The woman claims Verizon gave Glauner her number, phone records, home address, and phone logs — which included her family’s contact information and their numbers. All of this happened within nine days of Verizon allegedly receiving the first bogus warrant and request.
Glauner demanded more from Verizon, she says.
He is accused of asking for incoming and outgoing calls, text messages — even GPS coordinates — as well as any pictures the woman received.
To get those records though, Glauner had to up the ante: M.D. claims Glauner told the phone company she was “wanted for homicide and was going to flee the U.S. jurisdiction to Puerto Rico.”
The emails, M.D. noted, were sent to Verizon from an unofficial personal Proton Mail account Glauner had set up.
What followed were even more days of harassment over the phone or by text and at one point, the woman said even her mother began to receive threatening calls from the New Mexico man.
He told M.D.’s mother that he would “keep calling you, her friends, her job… I’m not going to stop until she messages me,” the complaint states.
Glauner allegedly said that if M.D. kept “avoiding” him “things are not gonna get any better for [M.D.]” and started texting her friends and family lurid messages including vows to “come and climb into her bedroom window and then tie her up and rape her.”
He allegedly told the woman’s family that M.D. wanted to be owned by him and not long after, the woman’s attorney says Glauner even went as far as to call the police and insist they conduct a welfare check on her at home.
Glauner was on his way to M.D., driving from New Mexico to North Carolina, when he is accused of sending her unhinged and terrifying messages like how he would “pick me up a f—— rifle” at Walmart and then “come to your house.”
Once he got to Raleigh, M.D. alleges Glauner threatened to kill her.
“If I can’t have you, no one can you want to treat me like this well f— you,” he allegedly wrote in November 2023.
M.D. called police after this and they agreed to surveil her property. When Glauner showed up, he parked a block away, got out of his car and then “began to make his way to M.D.’s house, hiding in a neighbor’s yard in a darkened area,” the complaint states.
He was stopped before he could go any further.
Police found a razor blade on him, according to M.D. and inside his car there were “two new bundles of rope, a glass meth pipe and eight grams of methamphetamine.”
M.D. is suing Verizon in civil court for violation of the Stored Communication Act, intentional reckless infliction of emotional distress and negligence.
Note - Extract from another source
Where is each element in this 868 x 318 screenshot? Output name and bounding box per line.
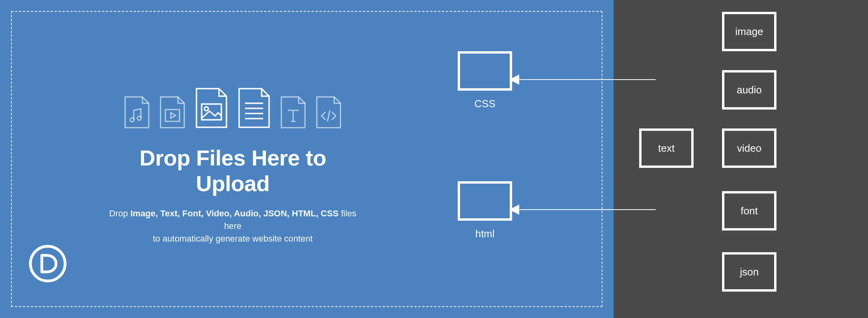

She is seeking at least $75,000 in damages and a trial by jury.
She also named Glauner in the civil complaint alleging assault.
Court records reviewed by Law&Crime show Glauner was charged in federal court in North Carolina in January on counts of stalking and feloniously traveling with an intent to kill, injure or harass.
A minute order on the docket in North Carolina shows he will appear in court next on Oct. 5.
WRAL reported that Glauner has previous stalking charges based in California.